What does this mean for us, and why is the technological healthcare failure vastly more important than just signifying a delay in when people can get healthcare? Because the same bureaucracy responsible for leading and prosecuting this effort also make decisions about weapons, foreign policy, and the economy. Why should you be surprised by the levels of Medicare fraud; welfare and tax cheating; cost overruns in virtually every major Pentagon program; foreign policy failures; intelligence failures; and on and on? Why wouldn't one think that a massive immigration bill would be another recipe for failure, overly complicated and poorly executed?

This is not a Democratic failure alone; I'm not a Republican. It is a universal failure, and the Bush II presidency is ample proof of that. Is there anything that can be done?
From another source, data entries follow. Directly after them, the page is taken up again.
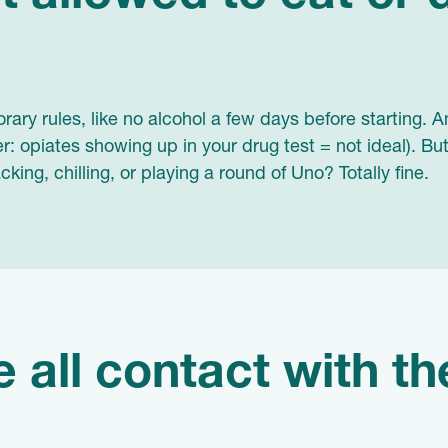
ary rules, like no alcohol a few days before starting.
r: opiates showing up in your drug test = not ideal). Bu
king, chilling, or playing a round of Uno? Totally fine.
se all contact with t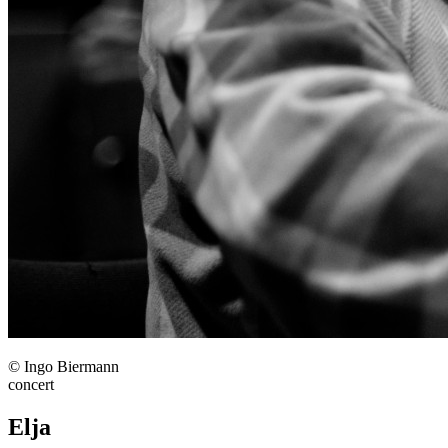
© Ingo Biermann
concert
Elja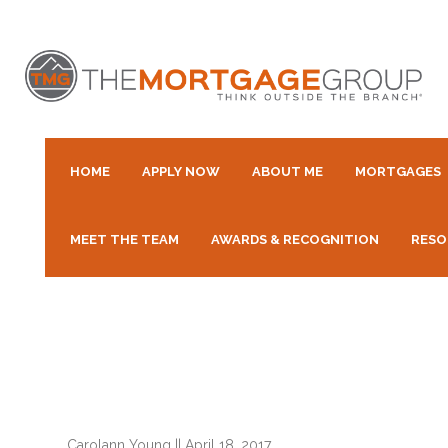
HOME
APPLY NOW
ABOUT ME
MORTGAGES
MEET THE TEAM
AWARDS & RECOGNITION
RESO
Carolann Young
||
April 18, 2017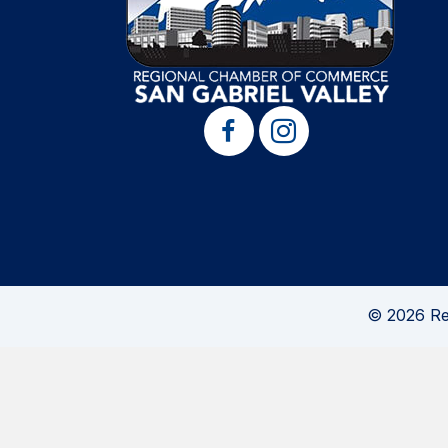
© 2026 Re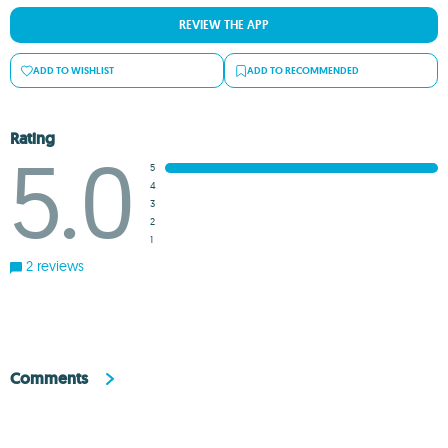
REVIEW THE APP
ADD TO WISHLIST
ADD TO RECOMMENDED
Rating
5.0
5
4
3
2
1
2 reviews
Comments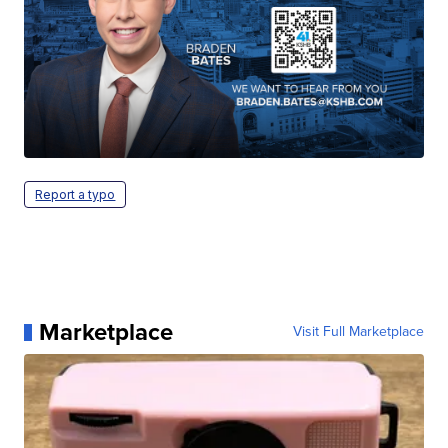
Report a typo
Marketplace
Visit Full Marketplace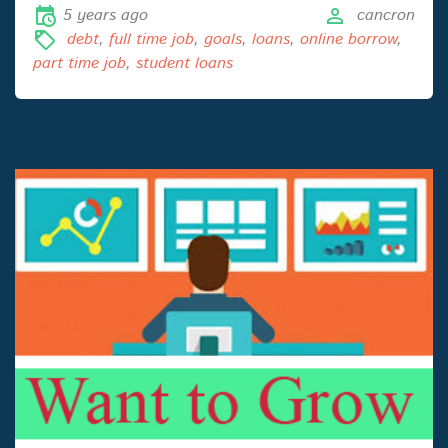
5 years ago
cancron
debt
,
full time job
,
goals
,
loans
,
online borrow
,
part time job
,
student loans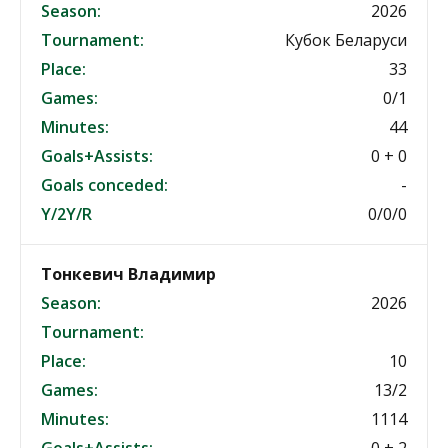
Season:
2026
Tournament:
Кубок Беларуси
Place:
33
Games:
0/1
Minutes:
44
Goals+Assists:
0 + 0
Goals conceded:
-
Y/2Y/R
0/0/0
Тонкевич Владимир
Season:
2026
Tournament:
Place:
10
Games:
13/2
Minutes:
1114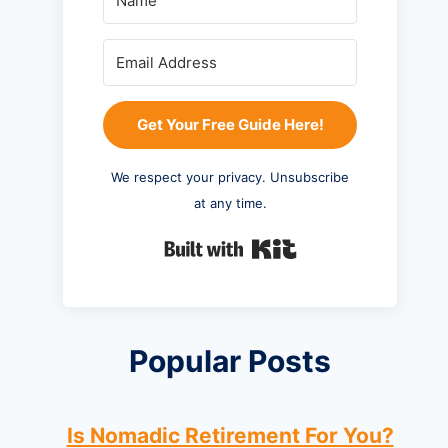
Get Your Free Guide Here!
We respect your privacy. Unsubscribe
at any time.
Built with Kit
Popular Posts
Is Nomadic Retirement For You?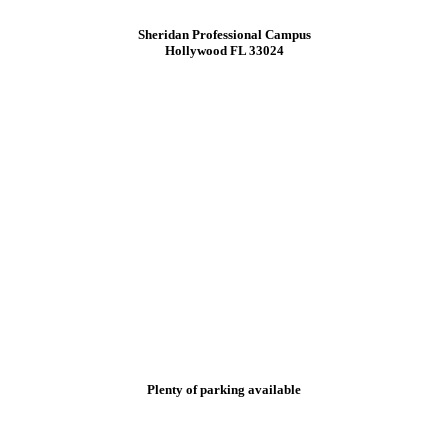
Sheridan Professional Campus
Hollywood FL 33024
Plenty of parking available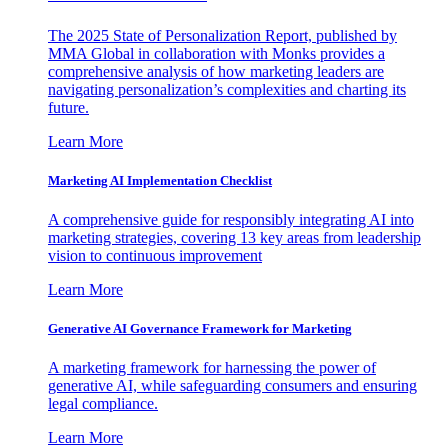
The 2025 State of Personalization Report, published by
MMA Global in collaboration with Monks provides a
comprehensive analysis of how marketing leaders are
navigating personalization’s complexities and charting its
future.
Learn More
Marketing AI Implementation Checklist
A comprehensive guide for responsibly integrating AI into
marketing strategies, covering 13 key areas from leadership
vision to continuous improvement
Learn More
Generative AI Governance Framework for Marketing
A marketing framework for harnessing the power of
generative AI, while safeguarding consumers and ensuring
legal compliance.
Learn More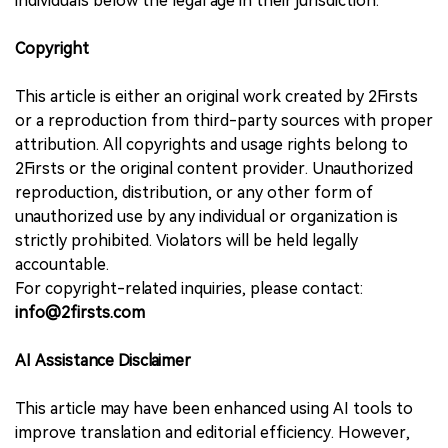
individuals below the legal age in their jurisdiction.
Copyright
This article is either an original work created by 2Firsts
or a reproduction from third-party sources with proper
attribution. All copyrights and usage rights belong to
2Firsts or the original content provider. Unauthorized
reproduction, distribution, or any other form of
unauthorized use by any individual or organization is
strictly prohibited. Violators will be held legally
accountable.
For copyright-related inquiries, please contact:
info@2firsts.com
AI Assistance Disclaimer
This article may have been enhanced using AI tools to
improve translation and editorial efficiency. However,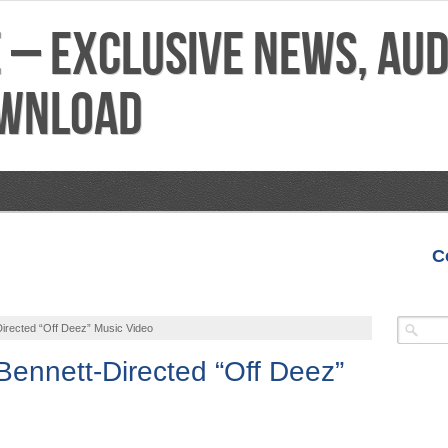
C
VIDEOS
MIXTAPES
FEATURES
REVIEWS
irected “Off Deez” Music Video
Bennett-Directed “Off Deez”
A glib answer would be to get better leadership, but we have not yet seen any increase in inclination among our most talented to forego rewarding careers in the private sector. I certainly know what the answer isn't. Howard Dean was asked on Morning Joe about a response to the healthcare mess. His horrendously partisan answer: "We'll get through this. We always do." Yeah. Why worry? The mess will get a little less messy after we've spend five times as much as we should have to hire new contractors to help contractors we never should have chosen to fix something that shouldn't have been so bad in the first place.

The political system is flawed and suffering from a dearth of talent. There are states moving toward fixing the way Congressional representatives are chosen to lessen the likelihood of "safe seats." That's a start, but the real help needs to come from our younger generations who have been so crucial in reducing racism and increasing awareness of planetary damage. Unfortunately, many have walked away from Washington, and even voting. We need them to gain the belief that they can build a different country. We need a critical mass coming forward to address the problems that, after all, will hit them like a ton of bricks after we're finished screwing everything up.